• WORK INSTRUCTION: Leaving the images aside, print every record in the material exactly.

• DATA EXTRACTS:
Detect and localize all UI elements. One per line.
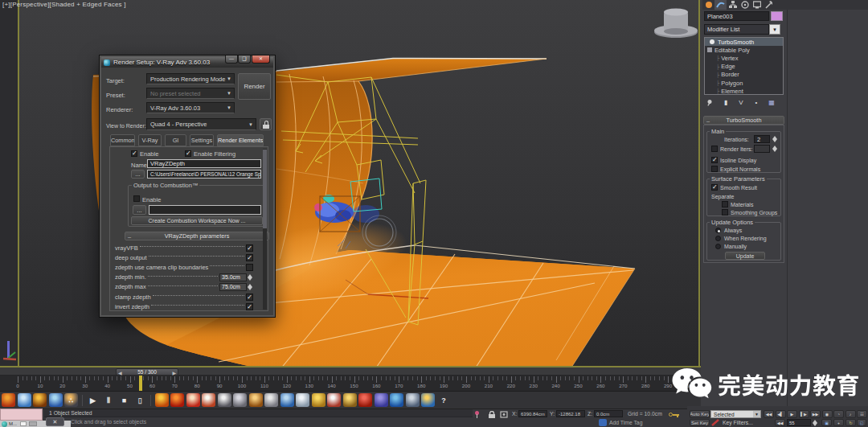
renderer-combo[interactable]: V-Ray Adv 3.60.03▼ <box>146 102 235 113</box>
smoothing-groups-checkbox[interactable] <box>722 209 728 216</box>
beer-mug-icon[interactable] <box>312 393 326 407</box>
view-to-render-combo[interactable]: Quad 4 - Perspective▼ <box>146 118 256 130</box>
stack-item-editable-poly[interactable]: Editable Poly <box>705 46 783 54</box>
dialog-tab-v-ray[interactable]: V-Ray <box>138 134 162 146</box>
close-notification-button[interactable]: ✕ <box>46 417 64 426</box>
play-animation-button[interactable]: ▶ <box>787 410 797 418</box>
browse-path-button[interactable]: ... <box>131 170 145 179</box>
burst-red-icon[interactable] <box>186 393 200 407</box>
zoom-region-icon[interactable]: ▣ <box>821 419 832 426</box>
panel-tab-create-icon[interactable] <box>702 0 714 10</box>
sand-icon[interactable] <box>343 393 357 407</box>
stack-item-turbosmooth[interactable]: TurboSmooth <box>705 38 783 46</box>
next-frame-arrow[interactable]: ▶ <box>172 370 176 376</box>
smoke-scribble-icon[interactable] <box>218 393 231 407</box>
explicit-normals-checkbox[interactable] <box>711 166 718 172</box>
refresh-blue-icon[interactable] <box>390 393 403 407</box>
zdepth-rollout-header[interactable]: – VRayZDepth parameters <box>125 232 269 240</box>
box-purple-icon[interactable] <box>375 393 388 407</box>
scrollbar-thumb[interactable] <box>263 150 267 228</box>
go-to-end-button[interactable]: ▶▶ <box>810 410 821 418</box>
stack-item-element[interactable]: ├Element <box>705 87 783 95</box>
key-filters-button[interactable]: Key Filters... <box>723 420 753 425</box>
iterations-field[interactable]: 2 <box>754 135 770 143</box>
panel-tab-display-icon[interactable] <box>751 0 763 10</box>
smoke-puff-icon[interactable] <box>264 393 278 407</box>
object-name-field[interactable]: Plane003 <box>704 11 769 21</box>
clamp-zdepth-checkbox[interactable] <box>246 294 253 301</box>
combustion-browse-button[interactable]: ... <box>133 205 146 215</box>
dialog-scrollbar[interactable] <box>263 149 267 310</box>
panel-tab-hierarchy-icon[interactable] <box>727 0 739 10</box>
help-icon[interactable]: ? <box>437 393 451 407</box>
adjacent-viewport-strip[interactable] <box>0 0 18 367</box>
orbit-icon[interactable]: ↻ <box>845 419 856 426</box>
pause-icon[interactable]: Ⅱ <box>102 393 116 407</box>
panel-tab-motion-icon[interactable] <box>739 0 751 10</box>
auto-key-button[interactable]: Auto Key <box>690 410 710 418</box>
iterations-spinner[interactable] <box>772 135 778 143</box>
always-radio[interactable] <box>715 228 721 233</box>
frame-spinner[interactable] <box>813 419 818 426</box>
go-to-start-button[interactable]: ◀◀ <box>764 410 774 418</box>
dialog-tab-settings[interactable]: Settings <box>190 134 214 146</box>
maximize-viewport-icon[interactable]: ◱ <box>857 419 866 426</box>
water-grid-icon[interactable] <box>18 393 31 407</box>
selection-set-dropdown[interactable]: Selected ▼ <box>710 410 761 418</box>
fire-dome-icon[interactable] <box>33 393 47 407</box>
configure-modifier-sets-button[interactable]: ▦ <box>765 98 778 108</box>
delete-icon[interactable]: ▯ <box>133 393 147 407</box>
stack-item-vertex[interactable]: ├Vertex <box>705 54 783 62</box>
pan-icon[interactable]: + <box>833 419 844 426</box>
maxscript-mini-listener[interactable] <box>0 409 43 421</box>
dialog-tab-gi[interactable]: GI <box>165 134 186 146</box>
create-combustion-workspace-button[interactable]: Create Combustion Workspace Now ... <box>131 216 263 225</box>
enable-checkbox[interactable] <box>131 150 137 157</box>
modifier-enabled-bulb-icon[interactable] <box>710 39 714 44</box>
burst-white-icon[interactable] <box>202 393 215 407</box>
zdepth-max-field[interactable]: 75.0cm <box>219 283 247 291</box>
lock-view-button[interactable] <box>260 118 272 130</box>
object-color-swatch[interactable] <box>771 11 783 21</box>
zdepth-min--field[interactable]: 35.0cm <box>219 273 247 281</box>
more-button[interactable]: ☷ <box>857 410 867 418</box>
when-rendering-radio[interactable] <box>715 236 721 241</box>
absolute-mode-icon[interactable] <box>500 411 508 418</box>
modifier-list-arrow[interactable]: ▼ <box>769 24 780 35</box>
water-drop-icon[interactable] <box>49 393 63 407</box>
previous-frame-button[interactable]: ◀▍ <box>776 410 786 418</box>
ship-icon[interactable] <box>406 393 420 407</box>
campfire-icon[interactable] <box>155 393 169 407</box>
make-unique-button[interactable]: V <box>735 98 747 108</box>
stack-item-border[interactable]: ├Border <box>705 71 783 79</box>
stack-item-polygon[interactable]: ├Polygon <box>705 79 783 87</box>
dialog-tab-common[interactable]: Common <box>110 134 135 146</box>
sphere-red-icon[interactable] <box>358 393 372 407</box>
mute-button[interactable]: ♪ <box>845 410 856 418</box>
pin-stack-button[interactable] <box>704 98 717 108</box>
enable-filtering-checkbox[interactable] <box>185 150 191 157</box>
invert-zdepth-checkbox[interactable] <box>246 303 253 310</box>
zdepth-use-camera-clip-boundaries-checkbox[interactable] <box>246 264 253 271</box>
stack-item-edge[interactable]: ├Edge <box>705 63 783 71</box>
track-bar[interactable]: 0102030405060708090100110120130140150160… <box>0 376 701 392</box>
materials-checkbox[interactable] <box>722 201 728 207</box>
modifier-list-dropdown[interactable]: Modifier List <box>704 24 769 35</box>
go-to-start-button2[interactable]: ◀◀ <box>775 419 785 426</box>
isoline-display-checkbox[interactable] <box>711 157 718 163</box>
element-name-field[interactable]: VRayZDepth <box>147 159 261 168</box>
deep-output-checkbox[interactable] <box>246 254 253 261</box>
smooth-result-checkbox[interactable] <box>711 184 718 191</box>
render-button[interactable]: Render <box>238 73 271 100</box>
dialog-tab-render-elements[interactable]: Render Elements <box>217 134 264 146</box>
selection-lock-icon[interactable] <box>488 411 496 418</box>
preset-combo[interactable]: No preset selected▼ <box>146 88 235 99</box>
current-frame-field[interactable]: 55 <box>787 419 811 426</box>
document-icon[interactable] <box>20 421 27 426</box>
manually-radio[interactable] <box>715 244 721 249</box>
set-keys-icon[interactable] <box>711 419 720 426</box>
spinner[interactable] <box>248 283 253 291</box>
turbosmooth-rollout-header[interactable]: – TurboSmooth <box>703 116 784 125</box>
viewport-label[interactable]: [+][Perspective][Shaded + Edged Faces ] <box>2 1 126 8</box>
key-mode-toggle-button[interactable]: ◉ <box>822 410 833 418</box>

• TASK OUTPUT:
Detect and localize all UI elements. One per line.
renderer-combo[interactable]: V-Ray Adv 3.60.03▼ <box>146 102 235 113</box>
smoothing-groups-checkbox[interactable] <box>722 209 728 216</box>
beer-mug-icon[interactable] <box>312 393 326 407</box>
view-to-render-combo[interactable]: Quad 4 - Perspective▼ <box>146 118 256 130</box>
stack-item-editable-poly[interactable]: Editable Poly <box>705 46 783 54</box>
dialog-tab-v-ray[interactable]: V-Ray <box>138 134 162 146</box>
close-notification-button[interactable]: ✕ <box>46 417 64 426</box>
play-animation-button[interactable]: ▶ <box>787 410 797 418</box>
browse-path-button[interactable]: ... <box>131 170 145 179</box>
burst-red-icon[interactable] <box>186 393 200 407</box>
zoom-region-icon[interactable]: ▣ <box>821 419 832 426</box>
panel-tab-create-icon[interactable] <box>702 0 714 10</box>
sand-icon[interactable] <box>343 393 357 407</box>
stack-item-turbosmooth[interactable]: TurboSmooth <box>705 38 783 46</box>
next-frame-arrow[interactable]: ▶ <box>172 370 176 376</box>
smoke-scribble-icon[interactable] <box>218 393 231 407</box>
explicit-normals-checkbox[interactable] <box>711 166 718 172</box>
refresh-blue-icon[interactable] <box>390 393 403 407</box>
zdepth-rollout-header[interactable]: – VRayZDepth parameters <box>125 232 269 240</box>
box-purple-icon[interactable] <box>375 393 388 407</box>
scrollbar-thumb[interactable] <box>263 150 267 228</box>
go-to-end-button[interactable]: ▶▶ <box>810 410 821 418</box>
stack-item-element[interactable]: ├Element <box>705 87 783 95</box>
key-filters-button[interactable]: Key Filters... <box>723 420 753 425</box>
iterations-field[interactable]: 2 <box>754 135 770 143</box>
panel-tab-display-icon[interactable] <box>751 0 763 10</box>
smoke-puff-icon[interactable] <box>264 393 278 407</box>
object-name-field[interactable]: Plane003 <box>704 11 769 21</box>
clamp-zdepth-checkbox[interactable] <box>246 294 253 301</box>
combustion-browse-button[interactable]: ... <box>133 205 146 215</box>
dialog-scrollbar[interactable] <box>263 149 267 310</box>
panel-tab-hierarchy-icon[interactable] <box>727 0 739 10</box>
help-icon[interactable]: ? <box>437 393 451 407</box>
adjacent-viewport-strip[interactable] <box>0 0 18 367</box>
orbit-icon[interactable]: ↻ <box>845 419 856 426</box>
pause-icon[interactable]: Ⅱ <box>102 393 116 407</box>
panel-tab-motion-icon[interactable] <box>739 0 751 10</box>
auto-key-button[interactable]: Auto Key <box>690 410 710 418</box>
iterations-spinner[interactable] <box>772 135 778 143</box>
always-radio[interactable] <box>715 228 721 233</box>
frame-spinner[interactable] <box>813 419 818 426</box>
go-to-start-button[interactable]: ◀◀ <box>764 410 774 418</box>
dialog-tab-settings[interactable]: Settings <box>190 134 214 146</box>
maximize-viewport-icon[interactable]: ◱ <box>857 419 866 426</box>
water-grid-icon[interactable] <box>18 393 31 407</box>
selection-set-dropdown[interactable]: Selected ▼ <box>710 410 761 418</box>
fire-dome-icon[interactable] <box>33 393 47 407</box>
configure-modifier-sets-button[interactable]: ▦ <box>765 98 778 108</box>
delete-icon[interactable]: ▯ <box>133 393 147 407</box>
stack-item-vertex[interactable]: ├Vertex <box>705 54 783 62</box>
pan-icon[interactable]: + <box>833 419 844 426</box>
maxscript-mini-listener[interactable] <box>0 409 43 421</box>
dialog-tab-gi[interactable]: GI <box>165 134 186 146</box>
create-combustion-workspace-button[interactable]: Create Combustion Workspace Now ... <box>131 216 263 225</box>
enable-checkbox[interactable] <box>131 150 137 157</box>
modifier-enabled-bulb-icon[interactable] <box>710 39 714 44</box>
burst-white-icon[interactable] <box>202 393 215 407</box>
zdepth-max-field[interactable]: 75.0cm <box>219 283 247 291</box>
lock-view-button[interactable] <box>260 118 272 130</box>
object-color-swatch[interactable] <box>771 11 783 21</box>
zdepth-min--field[interactable]: 35.0cm <box>219 273 247 281</box>
more-button[interactable]: ☷ <box>857 410 867 418</box>
when-rendering-radio[interactable] <box>715 236 721 241</box>
absolute-mode-icon[interactable] <box>500 411 508 418</box>
modifier-list-arrow[interactable]: ▼ <box>769 24 780 35</box>
water-drop-icon[interactable] <box>49 393 63 407</box>
previous-frame-button[interactable]: ◀▍ <box>776 410 786 418</box>
ship-icon[interactable] <box>406 393 420 407</box>
campfire-icon[interactable] <box>155 393 169 407</box>
make-unique-button[interactable]: V <box>735 98 747 108</box>
stack-item-border[interactable]: ├Border <box>705 71 783 79</box>
stack-item-polygon[interactable]: ├Polygon <box>705 79 783 87</box>
dialog-tab-common[interactable]: Common <box>110 134 135 146</box>
sphere-red-icon[interactable] <box>358 393 372 407</box>
mute-button[interactable]: ♪ <box>845 410 856 418</box>
pin-stack-button[interactable] <box>704 98 717 108</box>
enable-filtering-checkbox[interactable] <box>185 150 191 157</box>
invert-zdepth-checkbox[interactable] <box>246 303 253 310</box>
zdepth-use-camera-clip-boundaries-checkbox[interactable] <box>246 264 253 271</box>
stack-item-edge[interactable]: ├Edge <box>705 63 783 71</box>
track-bar[interactable]: 0102030405060708090100110120130140150160… <box>0 376 701 392</box>
materials-checkbox[interactable] <box>722 201 728 207</box>
modifier-list-dropdown[interactable]: Modifier List <box>704 24 769 35</box>
go-to-start-button2[interactable]: ◀◀ <box>775 419 785 426</box>
isoline-display-checkbox[interactable] <box>711 157 718 163</box>
element-name-field[interactable]: VRayZDepth <box>147 159 261 168</box>
deep-output-checkbox[interactable] <box>246 254 253 261</box>
smooth-result-checkbox[interactable] <box>711 184 718 191</box>
render-button[interactable]: Render <box>238 73 271 100</box>
dialog-tab-render-elements[interactable]: Render Elements <box>217 134 264 146</box>
selection-lock-icon[interactable] <box>488 411 496 418</box>
preset-combo[interactable]: No preset selected▼ <box>146 88 235 99</box>
current-frame-field[interactable]: 55 <box>787 419 811 426</box>
document-icon[interactable] <box>20 421 27 426</box>
manually-radio[interactable] <box>715 244 721 249</box>
set-keys-icon[interactable] <box>711 419 720 426</box>
spinner[interactable] <box>248 283 253 291</box>
turbosmooth-rollout-header[interactable]: – TurboSmooth <box>703 116 784 125</box>
viewport-label[interactable]: [+][Perspective][Shaded + Edged Faces ] <box>2 1 126 8</box>
key-mode-toggle-button[interactable]: ◉ <box>822 410 833 418</box>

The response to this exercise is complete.